Harold William Kuhn was an American mathematician, known for the Karush–Kuhn–Tucker conditions and the Hungarian method for the assignment problem [1].

According to Wikipedia [2], Kuhn named the algorithm Hungarian method because it was largely based on the earlier works of Hungarian mathematicians Dénes Kőnig and Jenő Egerváry.

However in 2006, the mathematician Francois Ollivier found out that Carl Jacobi (known for Jacobian matrices) had already developed a similar algorithm in the 19th century in the context of systems of differential equations and emailed Kuhn about it [6].

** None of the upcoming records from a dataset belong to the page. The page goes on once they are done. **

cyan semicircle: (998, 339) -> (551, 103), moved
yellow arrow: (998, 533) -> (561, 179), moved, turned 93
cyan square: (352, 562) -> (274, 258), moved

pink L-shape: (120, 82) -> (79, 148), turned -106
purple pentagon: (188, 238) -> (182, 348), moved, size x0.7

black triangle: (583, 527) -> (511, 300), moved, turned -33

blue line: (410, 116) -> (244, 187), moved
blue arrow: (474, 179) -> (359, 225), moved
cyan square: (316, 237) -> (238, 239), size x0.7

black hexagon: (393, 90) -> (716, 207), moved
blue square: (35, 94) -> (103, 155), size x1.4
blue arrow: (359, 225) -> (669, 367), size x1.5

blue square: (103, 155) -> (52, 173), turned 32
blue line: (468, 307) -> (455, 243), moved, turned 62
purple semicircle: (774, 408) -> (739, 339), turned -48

One fascinating coincidence is that Jacobi is Kuhn’s ancestral advisor according to the Mathematics Genealogy Project! [5]. Here’s the ancestry chain (year when they got their PhD in parenthesis):

If this genealogy is to be trusted, I wonder if Kuhn was aware of this fact, given he wrote about Jacobi’s life in [6].

In this post we’ll explore this algorithm and provide an implementation in Python.

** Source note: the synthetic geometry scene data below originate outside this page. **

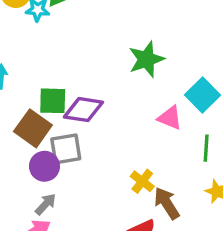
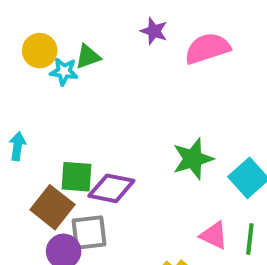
green star: (146, 59) -> (193, 159), moved
pink triangle: (170, 118) -> (214, 235), moved

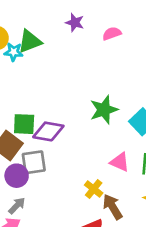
pink semicircle: (207, 48) -> (112, 33), size x0.6
green triangle: (88, 57) -> (30, 41), size x1.4

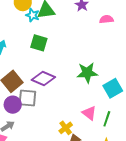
green square: (24, 124) -> (39, 43), moved

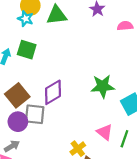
cyan star: (33, 15) -> (25, 19), moved
green square: (39, 43) -> (27, 50), moved
purple diamond: (43, 78) -> (53, 92), turned -55

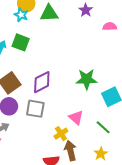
gray square: (35, 114) -> (35, 109), moved
pink triangle: (105, 132) -> (76, 118), moved
green line: (124, 139) -> (103, 127), turned -70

The Balanced Assignment Problem

Suppose we have a bipartite graph with a set of vertices $S$ and $T$ of same size $n$, with a set of edges $E$ edges between them associated with a non-negative weight. A matching $M$ is a subset of $E$ such that no two edges in $M$ are incident to the same vertex. A perfect matching is one that covers every vertex. The weight of a matching is the sum of weighs of its edges.

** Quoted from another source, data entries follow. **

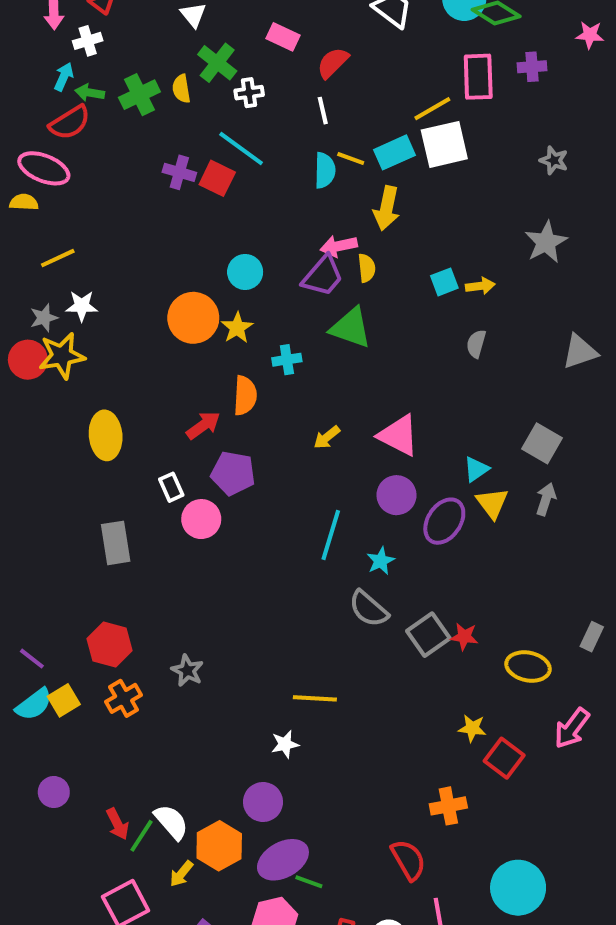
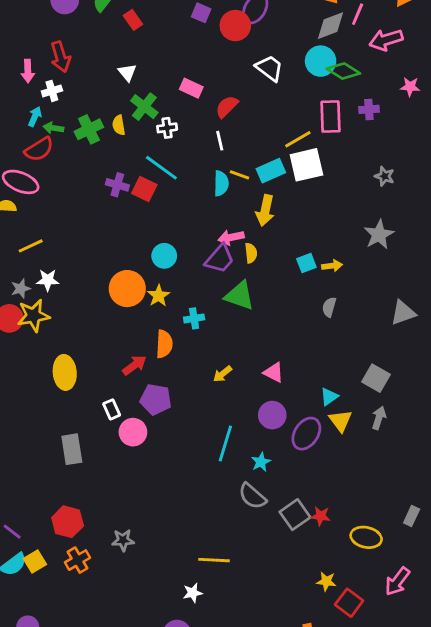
pink triangle: (398, 435) -> (274, 372), size x0.7
gray star: (187, 670) -> (123, 540), turned -30

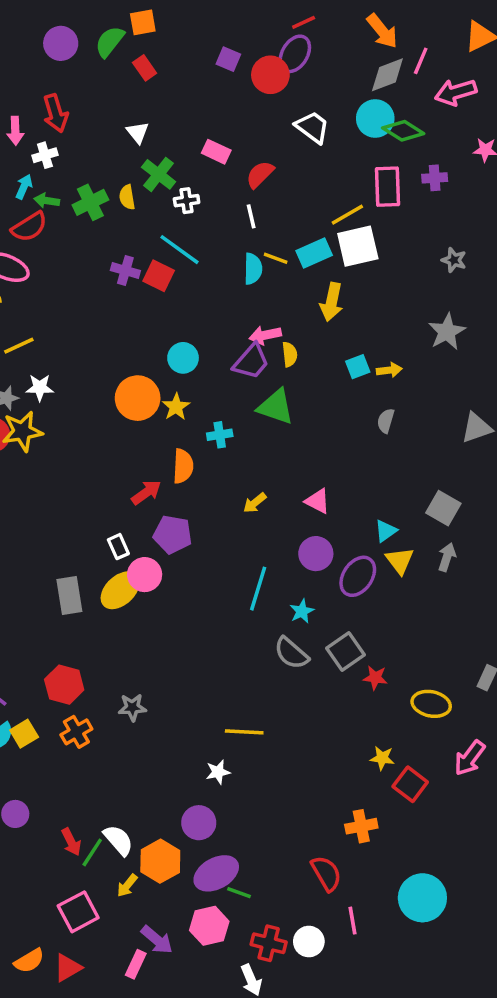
yellow arrow: (265, 210) -> (332, 302), moved
yellow ellipse: (65, 372) -> (120, 590), moved, turned 52
gray square: (295, 515) -> (346, 651), moved

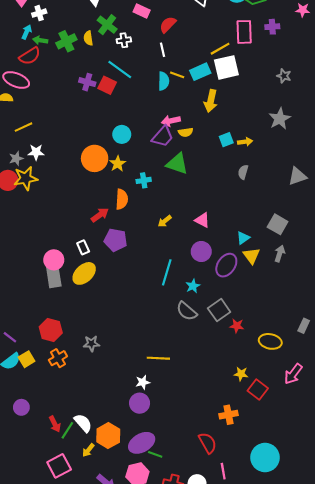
yellow semicircle: (290, 354) -> (186, 132), turned 88
pink circle: (145, 575) -> (54, 260), moved
purple circle: (199, 823) -> (140, 403), moved

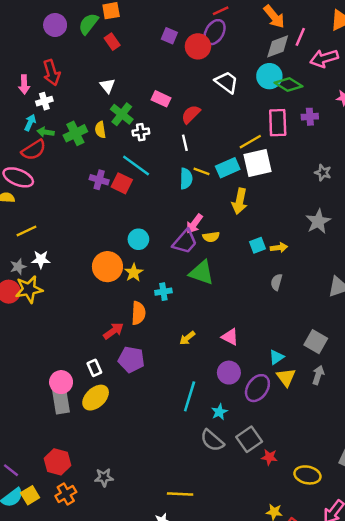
pink arrow: (171, 121) -> (194, 224), turned -42

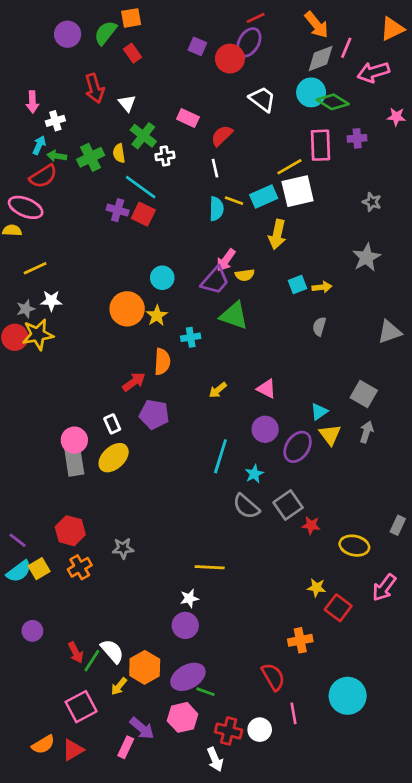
red arrow: (52, 73) -> (95, 88), moved
cyan line: (136, 165) -> (141, 187), moved

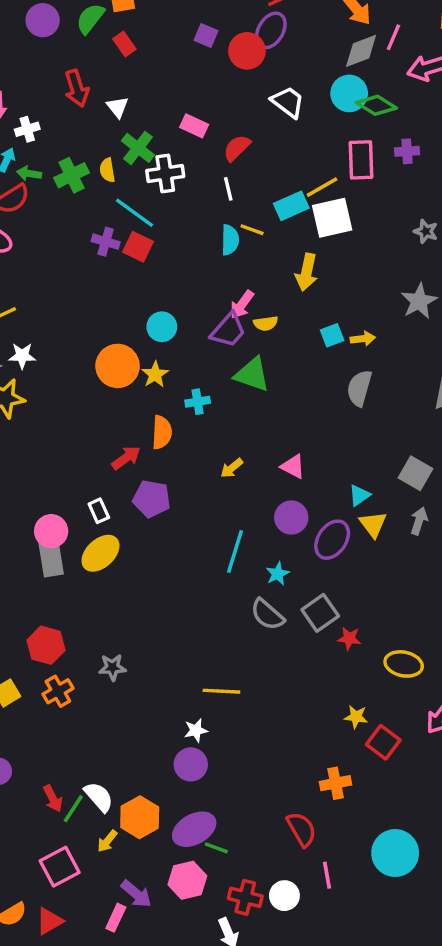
white cross: (165, 156) -> (165, 173), size x1.5
cyan rectangle: (264, 197) -> (291, 206), moved
gray semicircle: (319, 326) -> (359, 388), size x1.5

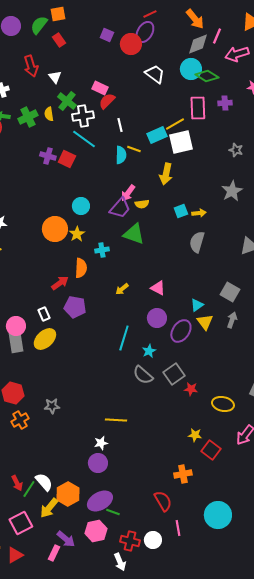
red semicircle: (237, 148) -> (107, 101), moved
cyan line: (135, 213) -> (84, 139), moved
yellow arrow: (107, 841) -> (49, 508), size x1.5

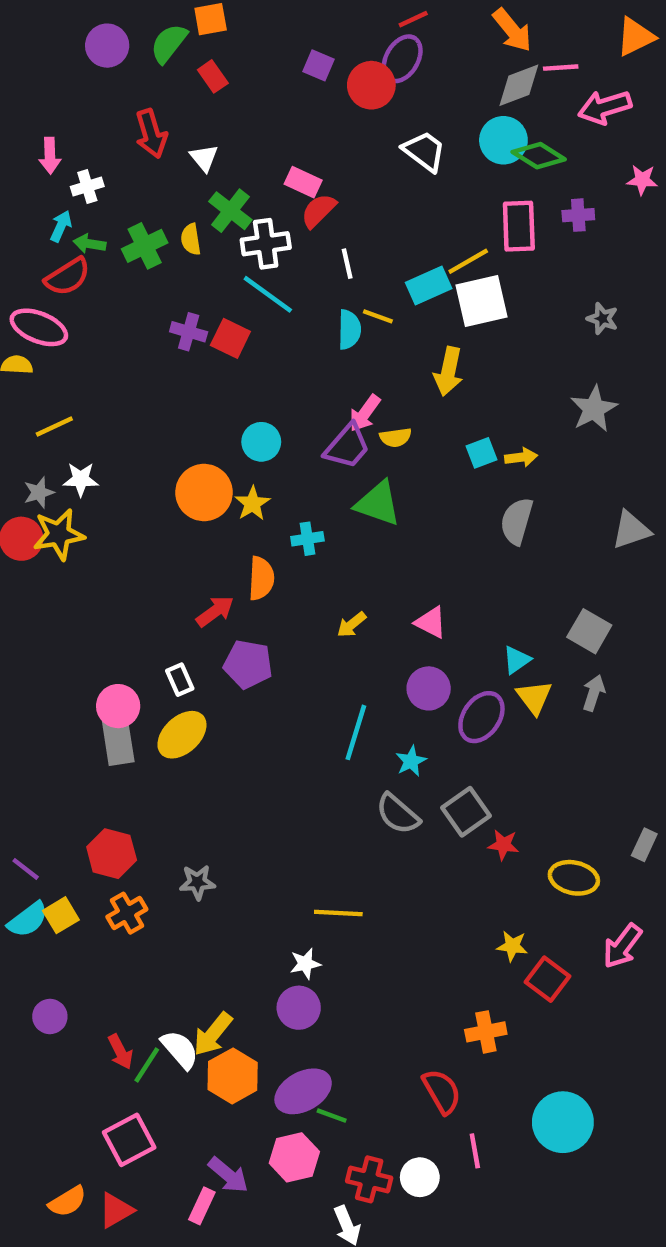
pink line: (217, 36) -> (561, 68), turned 63
yellow arrow: (49, 508) -> (213, 1034), moved

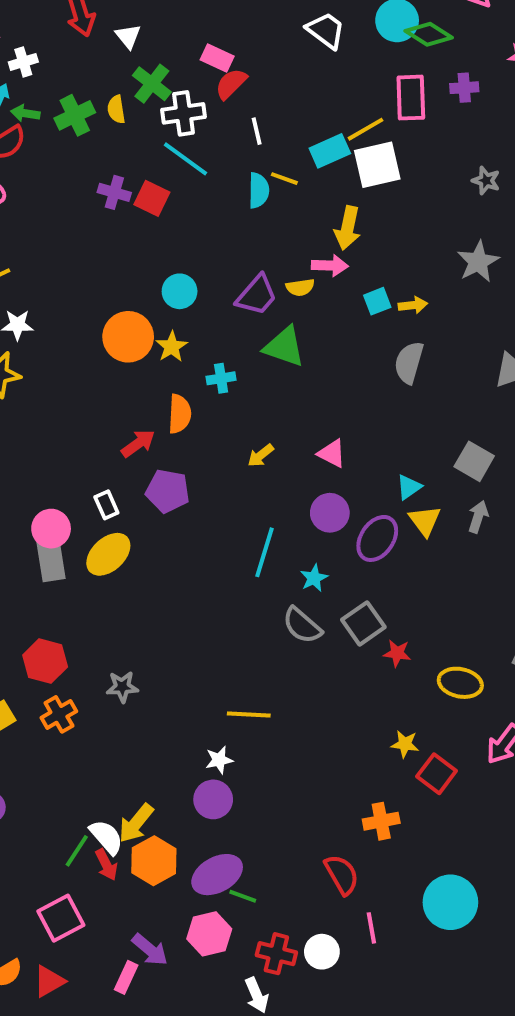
pink arrow: (365, 413) -> (330, 266), moved, turned -124
red arrow: (120, 1052) -> (106, 865), moved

The balanced assignment problem asks to find the perfect matching with the maximum weight. We can reduce several variants of this problem to this specific version.

Negative weights

We can assume all the weights are non-negative. If there are negative weights, let $W$ be the smallest weight. We add $W$ to all edges so they’re now non-negative. Since the perfect matching has exactly $n$ edges, we just need to discount $nW$ from our solution.

Incomplete graph

We can assume the bipartite graph is complete. If the original graph is not, we can always add artificial edges with weight 0 and remove them later from the solution without affecting the optimal value.

If it’s incomplete and has negative weights, we can simply ignore those by setting those to 0. A matching of maximum weight does not include any negative edges unless we also require the matching to be of maximum cardinality. In this case the reduction to the problem at hand is non-trival.

Unbalanced assignment

We can assume that both partitions have the same size. If in the original graph they aren’t, we can add artificial vertices (and then make them complete as above) and remove edges incident to them later from the solution without affecting the optimal value.

Integer Linear Programming

We can formulate the assignment problem as follows. Suppose we’re given weights $w_{ij}$ for $1 \le i, j \le n$. We introduce binary variables $x_{ij}$ where $x_{ij} = 1$ indicates the edge $(i,j)$ is in the matching.

The objective function is thus:

\[\mbox{maximize} \qquad \sum_{i=1}^{n} \sum_{j=1}^{n} x_{ij} w_{ij}\]

Subject to:

\[\begin{align} (1) \quad & \sum_{j = 1}^{n} x_{ij} & \le 1 & \qquad \qquad 1 \le i \le n \\ (2) \quad & \sum_{i = 1}^{n} x_{ij} & \le 1 & \qquad \qquad 1 \le j \le n \\ (3) \quad & x_{ij} & \in \curly{0, 1} & \qquad \qquad 1 \le i, j \le n \\ \end{align}\]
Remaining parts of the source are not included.